Sign of the Times: Why This Recruiting Trick Has Become the Latest Hiring Trend

Photo Credit: Stocksy/Mek Frinchaboy

By Lindsey Galloway

While the pandemic proved that working from anywhere was possible, it also brought about new challenges when managing dispersed teams — such as coordinating meeting times. In fact, the challenge has become so acute that some companies no longer offer a “work from anywhere” option in their remote job postings, but instead list a required or preferred time zone.

Salesforce has been a leader in embracing employee’s desires to work from where they want, eschewing the return-to-office mandates that other Silicon Valley giants have attempted to implement. But the company also has identified the potential gains from keeping teams in the same time zone.

“We no longer list vacancies by city, but rather time zones,” said Co-CEO Bret Taylor to German newspaper Welt am Sonntag. “The pandemic has taught us that it doesn’t matter in which city you live. Only the time zone is important in order to communicate and work together in this world.”

Recruitment firms say this is a growing trend as executives learn how best to navigate a remote-first landscape.

“During the pandemic, clients weren't really sure what was going on and if things would ever return back to ‘normal' so time zones weren't really a thing yet,” says Michelle Volberg, Chief Executive Officer at Giledan Search. “Now that the new normal is, in fact, working remotely, clients either request or require time zones for hires.”

The requirement gives companies the best of all worlds: the ability to offer remote options to employees, expand the available talent pool from a single city to a whole region or coast, and make coordination easier on all parties. Linda G Thompson, a Co-Founder at transcription startup Notta.ai, implemented a time-zone hiring policy when she realized she wouldn’t have a large enough talent pool if they restricted roles to their HQ in Phoenix.

“Expanding our talent pool allowed us to tap experienced talent all along the Pacific Coast,” says Thompson. “At the end of the day, companies need teams that can collaborate efficiently, and having a team on a single timezone works to that effect.” She also notes it saved her the scheduling headaches that came about when her teams were even more distributed during the early business planning stages. Of their 43 employees so far, 16 are based in Phoenix, three work within the one-hour ahead Mountain Time Zone, and the rest work within the Pacific Time Zone.

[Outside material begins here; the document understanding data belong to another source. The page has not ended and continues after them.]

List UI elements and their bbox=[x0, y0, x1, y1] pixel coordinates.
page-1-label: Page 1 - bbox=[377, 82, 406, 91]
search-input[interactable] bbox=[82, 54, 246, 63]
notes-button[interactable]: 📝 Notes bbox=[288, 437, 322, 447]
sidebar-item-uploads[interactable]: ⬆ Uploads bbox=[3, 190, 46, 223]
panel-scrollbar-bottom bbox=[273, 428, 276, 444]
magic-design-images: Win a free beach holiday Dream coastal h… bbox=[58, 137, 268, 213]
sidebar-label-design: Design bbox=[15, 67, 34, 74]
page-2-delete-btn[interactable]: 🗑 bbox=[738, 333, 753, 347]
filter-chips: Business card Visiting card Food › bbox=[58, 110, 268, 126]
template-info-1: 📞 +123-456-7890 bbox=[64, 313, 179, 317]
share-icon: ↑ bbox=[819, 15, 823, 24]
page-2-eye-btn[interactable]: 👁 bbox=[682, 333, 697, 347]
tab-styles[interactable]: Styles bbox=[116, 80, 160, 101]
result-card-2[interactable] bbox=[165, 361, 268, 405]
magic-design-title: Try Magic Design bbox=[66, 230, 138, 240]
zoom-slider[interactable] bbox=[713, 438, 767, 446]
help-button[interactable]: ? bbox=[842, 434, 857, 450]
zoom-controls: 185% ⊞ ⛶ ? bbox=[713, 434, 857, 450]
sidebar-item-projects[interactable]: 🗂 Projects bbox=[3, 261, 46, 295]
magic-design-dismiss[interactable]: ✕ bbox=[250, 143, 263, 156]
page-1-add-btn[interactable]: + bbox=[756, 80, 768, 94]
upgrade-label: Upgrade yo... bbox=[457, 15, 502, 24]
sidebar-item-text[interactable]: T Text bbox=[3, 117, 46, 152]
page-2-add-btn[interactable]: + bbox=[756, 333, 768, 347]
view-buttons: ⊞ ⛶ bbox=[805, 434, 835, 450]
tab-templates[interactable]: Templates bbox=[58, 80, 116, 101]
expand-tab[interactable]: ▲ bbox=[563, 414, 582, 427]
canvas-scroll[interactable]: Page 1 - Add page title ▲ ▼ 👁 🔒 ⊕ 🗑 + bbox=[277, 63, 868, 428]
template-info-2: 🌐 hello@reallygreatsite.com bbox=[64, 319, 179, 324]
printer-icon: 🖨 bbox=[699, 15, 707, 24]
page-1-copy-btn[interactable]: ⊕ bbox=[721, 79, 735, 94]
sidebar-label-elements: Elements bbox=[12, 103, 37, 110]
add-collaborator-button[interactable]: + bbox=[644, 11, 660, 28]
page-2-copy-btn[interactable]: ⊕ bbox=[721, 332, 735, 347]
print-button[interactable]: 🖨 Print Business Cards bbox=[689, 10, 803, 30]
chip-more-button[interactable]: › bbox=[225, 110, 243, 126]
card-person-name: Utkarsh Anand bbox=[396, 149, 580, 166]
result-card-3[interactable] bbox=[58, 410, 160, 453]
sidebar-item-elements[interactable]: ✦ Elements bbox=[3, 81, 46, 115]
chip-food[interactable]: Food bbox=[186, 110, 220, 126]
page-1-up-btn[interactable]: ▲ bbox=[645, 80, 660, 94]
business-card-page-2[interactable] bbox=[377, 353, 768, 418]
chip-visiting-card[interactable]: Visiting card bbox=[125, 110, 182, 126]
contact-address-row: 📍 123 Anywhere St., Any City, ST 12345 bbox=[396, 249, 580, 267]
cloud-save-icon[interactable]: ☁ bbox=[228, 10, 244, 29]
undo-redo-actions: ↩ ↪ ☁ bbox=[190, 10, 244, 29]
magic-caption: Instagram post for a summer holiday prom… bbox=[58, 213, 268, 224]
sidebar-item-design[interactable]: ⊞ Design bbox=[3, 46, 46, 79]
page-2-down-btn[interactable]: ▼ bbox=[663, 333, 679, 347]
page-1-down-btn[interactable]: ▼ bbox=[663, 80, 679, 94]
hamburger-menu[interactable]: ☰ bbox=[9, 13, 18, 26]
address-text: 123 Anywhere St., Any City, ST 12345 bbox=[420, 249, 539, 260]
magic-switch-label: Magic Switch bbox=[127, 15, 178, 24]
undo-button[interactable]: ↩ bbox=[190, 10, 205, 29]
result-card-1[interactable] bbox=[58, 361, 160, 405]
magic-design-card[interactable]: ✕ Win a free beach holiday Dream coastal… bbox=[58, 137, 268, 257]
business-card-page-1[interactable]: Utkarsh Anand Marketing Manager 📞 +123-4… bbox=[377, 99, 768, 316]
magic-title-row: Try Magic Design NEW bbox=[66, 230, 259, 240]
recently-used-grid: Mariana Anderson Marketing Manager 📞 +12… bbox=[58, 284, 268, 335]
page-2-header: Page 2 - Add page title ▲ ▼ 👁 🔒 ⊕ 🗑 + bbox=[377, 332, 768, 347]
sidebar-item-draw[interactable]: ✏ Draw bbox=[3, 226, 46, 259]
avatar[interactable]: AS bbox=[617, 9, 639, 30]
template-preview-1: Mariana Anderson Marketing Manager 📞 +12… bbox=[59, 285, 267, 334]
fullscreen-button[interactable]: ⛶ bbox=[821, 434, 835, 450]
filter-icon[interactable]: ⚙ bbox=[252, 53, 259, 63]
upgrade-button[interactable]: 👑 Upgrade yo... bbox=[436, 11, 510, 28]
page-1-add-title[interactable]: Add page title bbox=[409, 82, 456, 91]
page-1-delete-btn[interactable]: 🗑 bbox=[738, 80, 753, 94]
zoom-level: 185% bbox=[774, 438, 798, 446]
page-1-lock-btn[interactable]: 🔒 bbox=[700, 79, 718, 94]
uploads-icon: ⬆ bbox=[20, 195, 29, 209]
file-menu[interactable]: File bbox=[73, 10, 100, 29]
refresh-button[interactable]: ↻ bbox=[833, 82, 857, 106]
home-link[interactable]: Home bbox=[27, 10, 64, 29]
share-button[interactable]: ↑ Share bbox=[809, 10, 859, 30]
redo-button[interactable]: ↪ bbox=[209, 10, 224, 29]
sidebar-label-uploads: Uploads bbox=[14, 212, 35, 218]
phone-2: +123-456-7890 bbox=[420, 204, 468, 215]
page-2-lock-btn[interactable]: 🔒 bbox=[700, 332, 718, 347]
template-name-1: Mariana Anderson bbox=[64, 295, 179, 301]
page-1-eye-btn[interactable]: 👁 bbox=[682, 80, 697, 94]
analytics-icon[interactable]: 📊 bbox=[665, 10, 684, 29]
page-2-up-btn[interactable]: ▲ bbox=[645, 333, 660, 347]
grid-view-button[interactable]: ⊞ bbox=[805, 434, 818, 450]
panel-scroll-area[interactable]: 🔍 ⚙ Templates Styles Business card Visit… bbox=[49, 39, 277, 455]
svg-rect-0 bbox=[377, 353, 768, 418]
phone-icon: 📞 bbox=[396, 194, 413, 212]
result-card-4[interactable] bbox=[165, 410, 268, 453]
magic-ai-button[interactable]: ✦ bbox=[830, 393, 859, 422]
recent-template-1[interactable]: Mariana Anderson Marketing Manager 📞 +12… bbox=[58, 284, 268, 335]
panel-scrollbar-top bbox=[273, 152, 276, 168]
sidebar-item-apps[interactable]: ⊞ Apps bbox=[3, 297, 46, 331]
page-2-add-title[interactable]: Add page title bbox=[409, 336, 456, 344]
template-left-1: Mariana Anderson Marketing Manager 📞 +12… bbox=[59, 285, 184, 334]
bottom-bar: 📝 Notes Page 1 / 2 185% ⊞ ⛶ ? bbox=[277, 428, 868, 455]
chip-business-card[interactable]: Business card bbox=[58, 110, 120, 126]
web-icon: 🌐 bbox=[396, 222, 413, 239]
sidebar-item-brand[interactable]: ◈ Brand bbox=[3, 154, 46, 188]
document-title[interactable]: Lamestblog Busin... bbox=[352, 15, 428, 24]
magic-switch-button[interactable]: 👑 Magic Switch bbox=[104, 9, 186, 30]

The time zone trend has been particularly noticeable for senior leaders reporting into the C-Suite. Executives tend to want to be able to reach their direct reports quickly, and ensuring they are both in the same time zone encourages a more healthy and happy relationship, says Volberg. Since implementing this style of recruiting more broadly, she’s already seen an improvement in work-life balance for its senior leaders, which shows up in better retention numbers – ever important in the age of the Great Resignation.

“Teams are much happier when their leader is happy,” says Volberg. “How do you ensure a senior leader is happy? Set them up for success so that they're working at the same time as their boss, and no one is expected to work early or late.” This helps prevent burnout in senior leaders by letting them have dinner with their families, time to themselves, and saving the stamina needed to lead a team and build the business.

Though Volberg says her clients almost exclusively recruit in either the Pacific or Eastern time zones, candidates who are rockstars will still often get a second-look no matter where they are based. But even for teams that may not have the luxury of recruiting by time zone or are still managing a distributed workforce, leaders can still benefit from the time zone balance boost by setting HQ hours, or a standard workday, so everyone has clear boundaries on when and where they’re expected to be available.

“We hire based on talent and skills first and then devise a working schedule that is conducive for all team members,” says Amanda Betts, Chief Member and VP of Marketing and Communications for marketplace platform SkillGigs, Inc.

Since their company headquarters are located in the Central Time Zone, they use that to standardize large meetings or critical decision making, knowing everyone will be online. “We do not sugarcoat anything in the interview; we are open and honest. Team members, depending on their living location, may have the expectation to work late, however, their mornings are wide open."

Staying intentional when it comes to setting working hours, whether that’s recruiting by time zone or managing with the time in mind, can streamline scheduling, keep employees engaged wherever they might live, and pave the way in creating the new remote reality.